5 Press Replace All button

HTH

----------


## antonf

Thanks HTH, it works fine but then deletes the separator between the thousands as well.

I gave up on the issue - selected the table and selected and replaced all "double spaces" with single spaces, which left me with preceding spaces as well.  Juggling with the column widths assisted in "hiding" the impact of those spaces.

----------


## Richard Buttrey

Hi,

I had assumed that the spaces were present in the Excel sheet and copied over, hence the advice to get rid of them with the =TRIM() before copying and pasting.

Rgds

----------


## artthai

Experienced the same problem. These extra spaces are annoying!!!!!

*Solution*
My solution was to change the cell formatting to something simple like "Number" and not a custom like "_-* #,##0_-;-* #,##0_-;_-* "-"??_-;_-@_-".

This has worked for me... so good luck!

----------


## Anthony Gill

Thanks artthai, I have frequently encountered this problem when preparing PowerPoint presentations, and I do like to be able to modify the charts within PowerPoint rather than paste objects into PowerPoint.
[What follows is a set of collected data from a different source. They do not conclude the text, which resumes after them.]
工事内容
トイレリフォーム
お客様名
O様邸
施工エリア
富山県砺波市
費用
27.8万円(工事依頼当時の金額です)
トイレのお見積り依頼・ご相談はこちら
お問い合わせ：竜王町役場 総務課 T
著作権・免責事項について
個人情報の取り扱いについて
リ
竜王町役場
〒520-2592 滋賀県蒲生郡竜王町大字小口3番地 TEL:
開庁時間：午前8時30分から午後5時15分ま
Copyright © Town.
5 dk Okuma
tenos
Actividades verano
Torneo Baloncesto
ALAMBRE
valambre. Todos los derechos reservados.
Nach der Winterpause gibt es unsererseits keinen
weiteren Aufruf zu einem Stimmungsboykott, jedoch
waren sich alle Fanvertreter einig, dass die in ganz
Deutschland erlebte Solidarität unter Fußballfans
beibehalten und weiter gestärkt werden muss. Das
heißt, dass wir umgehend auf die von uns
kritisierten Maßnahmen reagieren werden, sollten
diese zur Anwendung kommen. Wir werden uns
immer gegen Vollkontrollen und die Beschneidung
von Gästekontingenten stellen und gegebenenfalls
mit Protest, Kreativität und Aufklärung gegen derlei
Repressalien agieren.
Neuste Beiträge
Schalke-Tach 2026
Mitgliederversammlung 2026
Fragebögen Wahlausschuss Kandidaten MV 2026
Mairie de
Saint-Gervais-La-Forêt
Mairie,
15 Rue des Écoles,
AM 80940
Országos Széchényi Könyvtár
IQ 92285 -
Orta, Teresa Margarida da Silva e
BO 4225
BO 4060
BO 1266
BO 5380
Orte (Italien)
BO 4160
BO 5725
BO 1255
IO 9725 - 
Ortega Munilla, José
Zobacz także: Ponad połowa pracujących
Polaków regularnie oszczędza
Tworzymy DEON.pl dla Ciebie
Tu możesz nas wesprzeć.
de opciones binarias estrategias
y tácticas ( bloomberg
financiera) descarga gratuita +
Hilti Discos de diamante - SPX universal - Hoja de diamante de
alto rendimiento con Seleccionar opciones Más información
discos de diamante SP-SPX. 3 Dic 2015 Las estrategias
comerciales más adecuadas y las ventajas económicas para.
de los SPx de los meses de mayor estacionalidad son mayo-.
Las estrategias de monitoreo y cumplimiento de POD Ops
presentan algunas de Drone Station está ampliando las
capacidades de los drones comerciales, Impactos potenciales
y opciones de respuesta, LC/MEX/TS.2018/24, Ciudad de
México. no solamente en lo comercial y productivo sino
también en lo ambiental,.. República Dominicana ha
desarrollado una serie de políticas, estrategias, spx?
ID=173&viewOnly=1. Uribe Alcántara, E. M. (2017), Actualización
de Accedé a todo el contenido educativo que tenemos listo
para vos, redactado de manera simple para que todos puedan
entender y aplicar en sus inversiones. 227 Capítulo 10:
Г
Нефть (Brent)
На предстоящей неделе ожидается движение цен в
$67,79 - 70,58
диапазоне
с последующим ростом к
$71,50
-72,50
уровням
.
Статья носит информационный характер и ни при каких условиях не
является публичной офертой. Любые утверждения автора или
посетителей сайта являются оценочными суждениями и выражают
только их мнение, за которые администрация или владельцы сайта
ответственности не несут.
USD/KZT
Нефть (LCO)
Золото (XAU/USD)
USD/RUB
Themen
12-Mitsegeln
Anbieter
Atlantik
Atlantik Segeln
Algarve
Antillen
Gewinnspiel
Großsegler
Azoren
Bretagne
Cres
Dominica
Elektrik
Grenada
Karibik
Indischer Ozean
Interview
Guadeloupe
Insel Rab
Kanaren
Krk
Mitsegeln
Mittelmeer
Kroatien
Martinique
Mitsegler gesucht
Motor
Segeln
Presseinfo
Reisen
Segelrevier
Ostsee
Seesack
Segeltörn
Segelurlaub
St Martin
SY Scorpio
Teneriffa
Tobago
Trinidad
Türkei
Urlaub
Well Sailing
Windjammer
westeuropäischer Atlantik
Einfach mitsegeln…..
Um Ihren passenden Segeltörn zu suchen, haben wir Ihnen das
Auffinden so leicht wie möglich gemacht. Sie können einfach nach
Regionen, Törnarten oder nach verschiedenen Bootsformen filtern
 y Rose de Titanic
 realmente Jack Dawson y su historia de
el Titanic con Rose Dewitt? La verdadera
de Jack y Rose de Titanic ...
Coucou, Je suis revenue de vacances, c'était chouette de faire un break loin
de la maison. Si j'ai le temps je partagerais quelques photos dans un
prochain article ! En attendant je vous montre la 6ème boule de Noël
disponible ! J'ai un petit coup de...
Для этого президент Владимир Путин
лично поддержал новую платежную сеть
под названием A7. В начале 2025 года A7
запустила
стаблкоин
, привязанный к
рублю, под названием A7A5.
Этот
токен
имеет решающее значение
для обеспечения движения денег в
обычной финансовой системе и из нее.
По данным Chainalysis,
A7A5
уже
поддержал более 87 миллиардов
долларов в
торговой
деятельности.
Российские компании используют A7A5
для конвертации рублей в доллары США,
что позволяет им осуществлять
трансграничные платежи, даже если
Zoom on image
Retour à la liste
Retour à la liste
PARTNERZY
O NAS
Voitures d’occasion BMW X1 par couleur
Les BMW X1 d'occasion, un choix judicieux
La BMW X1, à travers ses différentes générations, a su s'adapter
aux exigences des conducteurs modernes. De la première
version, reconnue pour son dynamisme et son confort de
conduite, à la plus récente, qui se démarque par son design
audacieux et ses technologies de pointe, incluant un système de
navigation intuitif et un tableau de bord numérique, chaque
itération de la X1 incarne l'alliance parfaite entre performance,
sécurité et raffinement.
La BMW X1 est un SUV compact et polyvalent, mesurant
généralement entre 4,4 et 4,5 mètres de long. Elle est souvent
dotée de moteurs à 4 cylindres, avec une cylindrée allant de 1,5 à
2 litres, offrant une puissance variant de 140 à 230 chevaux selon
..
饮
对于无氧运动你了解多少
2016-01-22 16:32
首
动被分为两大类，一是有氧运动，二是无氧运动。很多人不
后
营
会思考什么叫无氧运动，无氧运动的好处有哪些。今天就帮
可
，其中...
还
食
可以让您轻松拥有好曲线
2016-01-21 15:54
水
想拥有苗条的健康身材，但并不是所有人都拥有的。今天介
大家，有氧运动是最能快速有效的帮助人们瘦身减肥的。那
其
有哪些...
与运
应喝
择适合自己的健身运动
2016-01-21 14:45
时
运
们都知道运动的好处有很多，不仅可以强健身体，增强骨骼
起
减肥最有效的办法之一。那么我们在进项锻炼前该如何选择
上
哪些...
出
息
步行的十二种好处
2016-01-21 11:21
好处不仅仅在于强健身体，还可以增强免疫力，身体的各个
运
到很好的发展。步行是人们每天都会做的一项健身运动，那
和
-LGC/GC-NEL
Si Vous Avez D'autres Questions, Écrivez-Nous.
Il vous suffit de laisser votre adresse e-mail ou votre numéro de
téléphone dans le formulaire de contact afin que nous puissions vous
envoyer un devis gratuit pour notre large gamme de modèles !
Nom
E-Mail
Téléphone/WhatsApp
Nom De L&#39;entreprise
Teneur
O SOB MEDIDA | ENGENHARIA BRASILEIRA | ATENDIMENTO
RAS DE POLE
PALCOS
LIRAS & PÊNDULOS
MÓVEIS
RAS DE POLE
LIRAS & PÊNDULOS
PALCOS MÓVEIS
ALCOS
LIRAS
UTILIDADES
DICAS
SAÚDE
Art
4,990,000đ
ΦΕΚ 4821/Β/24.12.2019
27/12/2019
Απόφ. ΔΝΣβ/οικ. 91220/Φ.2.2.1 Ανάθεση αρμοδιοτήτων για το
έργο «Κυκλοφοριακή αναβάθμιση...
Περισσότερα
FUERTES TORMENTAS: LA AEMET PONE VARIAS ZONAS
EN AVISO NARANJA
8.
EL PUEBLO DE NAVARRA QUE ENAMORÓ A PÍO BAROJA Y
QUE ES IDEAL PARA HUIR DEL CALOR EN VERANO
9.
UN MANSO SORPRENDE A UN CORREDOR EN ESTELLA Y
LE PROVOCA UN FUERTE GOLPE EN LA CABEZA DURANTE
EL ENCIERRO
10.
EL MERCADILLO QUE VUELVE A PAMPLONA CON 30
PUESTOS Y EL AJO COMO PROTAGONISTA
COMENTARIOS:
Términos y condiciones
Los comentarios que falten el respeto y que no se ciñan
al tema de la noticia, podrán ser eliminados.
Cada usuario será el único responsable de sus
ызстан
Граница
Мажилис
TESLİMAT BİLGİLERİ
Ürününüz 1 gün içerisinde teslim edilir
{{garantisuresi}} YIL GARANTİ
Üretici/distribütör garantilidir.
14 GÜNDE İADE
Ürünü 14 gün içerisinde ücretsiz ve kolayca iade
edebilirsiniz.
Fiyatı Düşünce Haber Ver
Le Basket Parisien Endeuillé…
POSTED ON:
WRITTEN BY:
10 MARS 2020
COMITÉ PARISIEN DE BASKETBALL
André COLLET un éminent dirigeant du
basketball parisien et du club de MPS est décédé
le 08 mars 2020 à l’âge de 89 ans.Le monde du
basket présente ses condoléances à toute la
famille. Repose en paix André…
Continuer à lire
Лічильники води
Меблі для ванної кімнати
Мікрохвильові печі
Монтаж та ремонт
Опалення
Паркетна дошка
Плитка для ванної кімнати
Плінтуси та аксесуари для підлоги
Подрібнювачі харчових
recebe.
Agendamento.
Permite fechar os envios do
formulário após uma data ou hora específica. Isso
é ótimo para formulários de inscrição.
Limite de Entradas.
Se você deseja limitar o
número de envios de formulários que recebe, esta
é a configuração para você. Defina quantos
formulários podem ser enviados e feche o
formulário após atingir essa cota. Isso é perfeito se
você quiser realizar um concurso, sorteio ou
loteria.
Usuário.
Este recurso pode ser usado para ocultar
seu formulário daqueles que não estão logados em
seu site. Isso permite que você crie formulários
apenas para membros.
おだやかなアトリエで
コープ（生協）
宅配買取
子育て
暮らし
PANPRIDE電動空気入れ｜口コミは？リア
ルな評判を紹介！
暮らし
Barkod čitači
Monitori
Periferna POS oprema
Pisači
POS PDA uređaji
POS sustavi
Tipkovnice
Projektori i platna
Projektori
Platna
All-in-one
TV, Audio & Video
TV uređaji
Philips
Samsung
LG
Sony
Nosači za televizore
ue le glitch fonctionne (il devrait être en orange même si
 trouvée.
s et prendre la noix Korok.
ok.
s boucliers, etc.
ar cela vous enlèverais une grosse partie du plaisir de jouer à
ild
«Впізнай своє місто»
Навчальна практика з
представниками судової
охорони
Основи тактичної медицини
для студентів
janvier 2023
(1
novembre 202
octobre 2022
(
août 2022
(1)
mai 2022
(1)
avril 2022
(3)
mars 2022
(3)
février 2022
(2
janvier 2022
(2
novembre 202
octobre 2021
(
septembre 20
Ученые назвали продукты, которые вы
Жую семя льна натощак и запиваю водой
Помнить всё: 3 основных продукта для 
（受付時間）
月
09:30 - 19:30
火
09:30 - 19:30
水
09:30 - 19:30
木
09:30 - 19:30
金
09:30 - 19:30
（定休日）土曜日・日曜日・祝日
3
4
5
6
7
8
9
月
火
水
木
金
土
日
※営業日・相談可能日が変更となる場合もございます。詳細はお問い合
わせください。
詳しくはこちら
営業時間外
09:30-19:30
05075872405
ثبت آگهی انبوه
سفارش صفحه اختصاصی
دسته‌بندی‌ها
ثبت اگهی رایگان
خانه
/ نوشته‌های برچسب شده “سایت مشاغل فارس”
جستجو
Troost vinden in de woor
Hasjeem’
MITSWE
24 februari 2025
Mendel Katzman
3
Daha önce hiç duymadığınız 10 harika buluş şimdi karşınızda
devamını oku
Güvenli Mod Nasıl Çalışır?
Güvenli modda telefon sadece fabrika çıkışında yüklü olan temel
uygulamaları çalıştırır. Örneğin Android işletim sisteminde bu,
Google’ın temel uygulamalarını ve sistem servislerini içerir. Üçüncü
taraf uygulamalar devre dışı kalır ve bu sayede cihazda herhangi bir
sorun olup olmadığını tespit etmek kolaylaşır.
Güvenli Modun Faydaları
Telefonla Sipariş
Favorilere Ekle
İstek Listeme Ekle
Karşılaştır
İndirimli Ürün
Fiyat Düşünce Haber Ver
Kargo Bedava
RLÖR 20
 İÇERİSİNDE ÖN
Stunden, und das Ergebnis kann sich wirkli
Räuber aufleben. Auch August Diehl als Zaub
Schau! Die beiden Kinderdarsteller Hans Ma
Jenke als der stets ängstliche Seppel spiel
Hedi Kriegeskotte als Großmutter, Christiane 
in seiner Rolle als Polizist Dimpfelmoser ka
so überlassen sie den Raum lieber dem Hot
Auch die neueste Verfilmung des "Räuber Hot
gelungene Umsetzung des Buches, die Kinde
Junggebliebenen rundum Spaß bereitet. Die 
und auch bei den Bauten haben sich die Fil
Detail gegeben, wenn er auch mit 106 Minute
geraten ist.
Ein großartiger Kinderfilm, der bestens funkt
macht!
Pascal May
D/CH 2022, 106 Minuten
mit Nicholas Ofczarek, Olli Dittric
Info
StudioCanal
I do use custom number formats all of the time, and I didn't realise that this could be the trigger to my problem with spaces appearing before numbers when being pasted into PowerPoint. Changing the number format to "number" as you suggested worked fist time, which was a rather nice feeling!
Thanks.

----------


## newdoverman

In word you can use the Search and Replace. In the Replace field enter this " {2,15}"  don't enter the " marks so what you enter is a space, curly brackets, 2 comma 15.  This will search for at least 2 spaces together up to 15 spaces together.

Leave the Replace With field empty.

Select WILD CARDS then replace all.

If you want to restrict the Search and Replace to a certain area of text, select that text first then do the Search and Replace.

----------


## 1tane1

What does wild cards do?

----------


## newdoverman

The wild cards allow the search and replace to accept multiple items in the find. In this case, it will find 2 spaces together up to 15 spaces together.

----------


## 1tane1

Ty for explanation.

Also if you want to delete zeros in such a case (for example:  " 178 000 000") you can replace " 0" by "#" and then remove all spaces and then put normal spaces back by replacing "#" with " 0". Little tricks depend on situations.

----------


## newdoverman

The use of the wild card instead of using a substitution allows you to target 2 to 15 spaces for replacement while leaving single spaces between words untouched.

----------


## arlu1201

1tane1,

For future reference, please do not hijack other users' posts.  Instead, create your own thread and you can link back to this one.

----------


## syahrilazhar

What I did is simply copied the exact spaces and use the function Find and Replace

Paste the copied spaces in the Find What: field and leave blank in the Replace With: field.

Select all content in my word document and press Replace All button. It will rectified for you.

Regards 
Syahril
Malaysia

----------